Some paleohydrologic evidence indicates, however, that the event may have been extensive in the southern Rocky Mountains. Sedimentological changes in Little Molas, Emerald, and Upper Big Creek lakes, all high-elevation lakes in Colorado (Fig. 1, Table 1), show substantial hydrological transformation at around 4 ka matching the timing and scale of drought inferred from HL's record (Fig. 7; Shuman et al., 2009a, 2014, 2015). The sediment stratigraphies in these three lakes record low water levels that shifted shoreline sands to the locations of cores collected in 1–5 m water depth today and thus indicate reduced effective moisture at ca. 4.2–4 ka (orange shaded regions, Fig. 7). The median ages of sand layers, indicative of low water at these sites, overlap and fall within the age distribution of the elevated δ18Ocarb at HL and overlap with the ages of dune activity in southeastern Wyoming (Halfen and Johnson, 2013; Stokes and Gaylord, 1993); the high-elevation lake locations and geophysical site surveys confirm that the shallow-water sands were not deposited by aeolian activity. Multiple radiocarbon ages also constrain the interval of high carbonate accumulation to approximately 4.4–3 ka, but the sedimentation rate in the interval is sensitive to removal of one of the ages; if the age at ca. 3 ka is out of sequence, it may bias the peak rate of sediment and carbonate accumulation toward high values (but not the timing of the δ18Ocarb peak, Figs. 4–7).
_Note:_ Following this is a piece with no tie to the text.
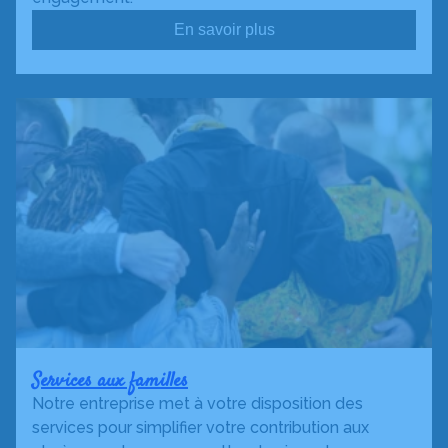
En savoir plus
Services aux familles
Notre entreprise met à votre disposition des
services pour simplifier votre contribution aux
The rapid transition from deep-water muds to shallow-water sands as water levels dropped in the Colorado lakes at around 4.2 ka corresponds to changes in pollen assemblages in central Colorado (Jiménez-Moreno et al., 2019) and southeastern Wyoming (Carter et al., 2013), as well as other evidence for drought in North America (Fig. 1, Table 1; Booth et al., 2004). Similar sedimentological features found in lakes along the Atlantic margin from Maine to Pennsylvania date to around 4.2 ka, for example, where the drought appears as one of multiple events linked to circulation changes over the North Atlantic (Li et al., 2007; Marsicek et al., 2013; Newby et al., 2014; Nolan, 2020; Shuman et al., 2019; Shuman and Burrell, 2017). The sequences in the southern Rocky Mountains, however, include uniquely prominent sedimentological changes from ca. 4.2–4 ka, which align with the single large positive δ18Ocarb excursion at HL.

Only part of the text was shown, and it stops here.